Lebih jauh Presiden Zelensky merujuk pada operasi di wilayah tersebut oleh Resimen Serbu ke-225 Ukraina dan memberi selamat kepada unit tersebut atas kinerjanya.
Presiden Zelensky mengulangi pernyataan lama Kyiv, meskipun Rusia merebut kembali wilayah Kursk dalam beberapa minggu terakhir, operasi tersebut berhasil karena menarik pasukan Rusia menjauh dari garis depan utama perang di wilayah Donetsk, Ukraina.

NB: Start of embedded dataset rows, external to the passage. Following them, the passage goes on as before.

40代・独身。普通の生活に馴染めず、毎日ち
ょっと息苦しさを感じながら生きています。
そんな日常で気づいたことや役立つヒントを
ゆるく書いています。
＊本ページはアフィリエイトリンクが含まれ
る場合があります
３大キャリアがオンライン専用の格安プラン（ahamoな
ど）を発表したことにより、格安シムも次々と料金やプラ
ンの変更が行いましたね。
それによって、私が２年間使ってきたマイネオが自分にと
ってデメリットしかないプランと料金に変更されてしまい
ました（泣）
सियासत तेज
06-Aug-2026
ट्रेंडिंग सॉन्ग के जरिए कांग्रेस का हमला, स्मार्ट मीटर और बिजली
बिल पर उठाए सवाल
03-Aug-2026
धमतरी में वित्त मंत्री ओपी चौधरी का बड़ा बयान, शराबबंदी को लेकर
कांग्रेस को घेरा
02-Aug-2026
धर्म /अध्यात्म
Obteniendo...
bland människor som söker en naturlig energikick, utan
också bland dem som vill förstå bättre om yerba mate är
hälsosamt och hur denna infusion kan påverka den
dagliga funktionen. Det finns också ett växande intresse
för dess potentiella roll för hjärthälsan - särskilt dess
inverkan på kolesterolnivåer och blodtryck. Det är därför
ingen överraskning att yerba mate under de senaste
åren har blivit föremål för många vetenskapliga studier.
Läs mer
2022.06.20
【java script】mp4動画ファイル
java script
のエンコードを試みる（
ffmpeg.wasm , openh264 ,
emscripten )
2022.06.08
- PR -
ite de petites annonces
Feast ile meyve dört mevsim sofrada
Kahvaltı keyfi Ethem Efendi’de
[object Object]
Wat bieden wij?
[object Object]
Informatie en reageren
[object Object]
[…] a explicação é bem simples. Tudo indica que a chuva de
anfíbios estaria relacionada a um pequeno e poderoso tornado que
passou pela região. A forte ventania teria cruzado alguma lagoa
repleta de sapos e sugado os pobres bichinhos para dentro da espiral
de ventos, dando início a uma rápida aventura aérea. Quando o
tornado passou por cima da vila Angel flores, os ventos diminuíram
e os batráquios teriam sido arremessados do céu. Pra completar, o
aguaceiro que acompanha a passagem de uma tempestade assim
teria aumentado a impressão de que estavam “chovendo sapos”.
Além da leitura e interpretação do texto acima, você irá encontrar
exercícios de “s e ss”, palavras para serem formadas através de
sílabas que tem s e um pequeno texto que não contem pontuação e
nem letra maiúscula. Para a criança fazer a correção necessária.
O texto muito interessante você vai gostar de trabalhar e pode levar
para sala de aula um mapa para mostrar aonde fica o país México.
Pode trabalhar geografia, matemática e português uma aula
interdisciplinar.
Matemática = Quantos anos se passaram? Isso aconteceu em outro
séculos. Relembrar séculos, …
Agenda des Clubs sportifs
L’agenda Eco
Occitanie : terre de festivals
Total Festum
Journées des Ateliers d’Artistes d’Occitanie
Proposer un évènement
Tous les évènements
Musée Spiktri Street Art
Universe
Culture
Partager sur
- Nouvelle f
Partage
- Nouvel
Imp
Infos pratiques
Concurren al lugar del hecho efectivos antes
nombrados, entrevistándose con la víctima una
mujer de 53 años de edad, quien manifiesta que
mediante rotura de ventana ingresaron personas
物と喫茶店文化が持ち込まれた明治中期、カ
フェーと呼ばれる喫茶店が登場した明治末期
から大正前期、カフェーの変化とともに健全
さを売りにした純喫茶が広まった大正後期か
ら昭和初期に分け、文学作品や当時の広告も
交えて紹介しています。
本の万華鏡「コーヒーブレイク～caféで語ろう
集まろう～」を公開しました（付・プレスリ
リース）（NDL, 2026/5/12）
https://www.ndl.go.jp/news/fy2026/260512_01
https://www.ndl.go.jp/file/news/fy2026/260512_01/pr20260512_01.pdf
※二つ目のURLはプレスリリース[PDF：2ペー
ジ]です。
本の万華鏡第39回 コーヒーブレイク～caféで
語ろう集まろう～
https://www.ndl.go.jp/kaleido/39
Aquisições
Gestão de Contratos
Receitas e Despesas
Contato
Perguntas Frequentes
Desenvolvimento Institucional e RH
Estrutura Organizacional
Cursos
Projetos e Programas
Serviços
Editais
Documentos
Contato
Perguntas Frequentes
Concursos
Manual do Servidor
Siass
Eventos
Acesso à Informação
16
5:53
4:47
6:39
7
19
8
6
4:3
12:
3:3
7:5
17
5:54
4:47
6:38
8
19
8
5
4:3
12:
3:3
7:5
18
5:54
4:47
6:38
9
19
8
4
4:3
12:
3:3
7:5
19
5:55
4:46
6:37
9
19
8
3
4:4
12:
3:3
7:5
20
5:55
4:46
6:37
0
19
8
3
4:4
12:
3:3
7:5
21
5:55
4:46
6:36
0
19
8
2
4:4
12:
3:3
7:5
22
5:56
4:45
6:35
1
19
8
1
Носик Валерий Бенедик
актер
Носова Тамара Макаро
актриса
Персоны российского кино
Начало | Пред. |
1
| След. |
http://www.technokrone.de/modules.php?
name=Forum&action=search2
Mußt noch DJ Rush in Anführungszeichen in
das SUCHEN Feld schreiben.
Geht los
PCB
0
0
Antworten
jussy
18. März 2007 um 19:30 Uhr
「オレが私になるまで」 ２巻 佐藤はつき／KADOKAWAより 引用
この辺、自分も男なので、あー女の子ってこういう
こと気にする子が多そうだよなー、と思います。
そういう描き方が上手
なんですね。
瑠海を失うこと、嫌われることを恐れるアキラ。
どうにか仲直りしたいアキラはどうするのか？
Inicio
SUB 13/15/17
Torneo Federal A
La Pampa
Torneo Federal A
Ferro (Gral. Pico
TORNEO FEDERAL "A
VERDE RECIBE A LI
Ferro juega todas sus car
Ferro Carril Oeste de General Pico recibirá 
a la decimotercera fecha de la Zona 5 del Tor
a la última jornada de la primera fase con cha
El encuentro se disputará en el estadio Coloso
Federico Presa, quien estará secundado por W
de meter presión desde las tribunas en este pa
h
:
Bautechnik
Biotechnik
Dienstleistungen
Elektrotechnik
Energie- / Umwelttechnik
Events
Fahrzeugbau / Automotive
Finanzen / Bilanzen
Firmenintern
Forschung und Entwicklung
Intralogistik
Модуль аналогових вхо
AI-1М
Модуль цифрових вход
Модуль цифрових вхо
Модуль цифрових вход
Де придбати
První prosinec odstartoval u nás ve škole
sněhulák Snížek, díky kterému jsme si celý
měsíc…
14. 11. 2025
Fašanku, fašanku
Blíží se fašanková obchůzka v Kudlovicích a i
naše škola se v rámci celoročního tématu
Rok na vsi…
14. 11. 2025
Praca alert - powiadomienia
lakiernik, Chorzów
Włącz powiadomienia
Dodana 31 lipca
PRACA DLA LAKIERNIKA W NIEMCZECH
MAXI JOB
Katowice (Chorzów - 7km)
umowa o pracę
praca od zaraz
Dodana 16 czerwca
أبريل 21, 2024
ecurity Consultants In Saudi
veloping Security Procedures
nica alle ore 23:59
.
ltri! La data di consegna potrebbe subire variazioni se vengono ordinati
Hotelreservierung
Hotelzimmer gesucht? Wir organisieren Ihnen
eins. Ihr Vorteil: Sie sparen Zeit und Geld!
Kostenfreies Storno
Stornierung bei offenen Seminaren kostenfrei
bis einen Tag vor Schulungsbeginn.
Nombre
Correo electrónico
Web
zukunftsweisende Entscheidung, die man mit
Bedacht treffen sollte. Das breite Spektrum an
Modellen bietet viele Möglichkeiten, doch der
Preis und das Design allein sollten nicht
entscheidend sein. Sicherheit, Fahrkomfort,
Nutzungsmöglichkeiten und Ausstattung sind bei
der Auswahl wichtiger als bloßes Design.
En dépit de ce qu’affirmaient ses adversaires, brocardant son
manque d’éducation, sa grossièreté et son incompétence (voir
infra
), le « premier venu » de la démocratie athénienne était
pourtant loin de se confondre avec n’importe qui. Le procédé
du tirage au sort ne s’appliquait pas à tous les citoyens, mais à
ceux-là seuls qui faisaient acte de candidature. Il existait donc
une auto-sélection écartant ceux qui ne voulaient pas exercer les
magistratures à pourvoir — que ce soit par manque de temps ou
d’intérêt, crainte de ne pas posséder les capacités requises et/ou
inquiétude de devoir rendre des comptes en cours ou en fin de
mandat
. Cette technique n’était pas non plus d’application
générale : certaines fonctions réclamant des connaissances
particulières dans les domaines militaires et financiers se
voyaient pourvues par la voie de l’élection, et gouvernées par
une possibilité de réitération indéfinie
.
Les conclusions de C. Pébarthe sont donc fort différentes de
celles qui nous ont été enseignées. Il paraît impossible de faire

"Berkat seluruh operasi Kursk, kami telah berhasil mengurangi tekanan pada sektor garis depan lainnya, khususnya di wilayah Donetsk," ungkap Presiden Zelensky.
Bulan lalu Ia secara tidak langsung merujuk pada "langkah-langkah tertentu" yang dilakukan oleh militer Ukraina di Rusia "sedikit di bawah wilayah Kursk", yang secara implisit menunjukkan kehadiran di wilayah Belgorod.
Terpisah, blogger militer Rusia telah melaporkan pertempuran di wilayah Belgorod antara pasukan Rusia dan Ukraina.
BACA JUGA:
Sebelumnya, Rusia pada Hari Minggu mengatakan pasukannya telah merebut Desa Basivka di wilayah Sumy di timur laut Ukraina, seberang Kursk, menyerang pasukan Ukraina di berbagai permukiman.
Diketahui, Presiden Rusia Vladimir Putin telah berulang kali menyerukan agar pasukan Rusia membentuk zona penyangga di sepanjang perbatasan.
Namun, seorang juru bicara militer Ukraina pada Hari Senin mengeluarkan bantahan Basivka berada di tangan Rusia.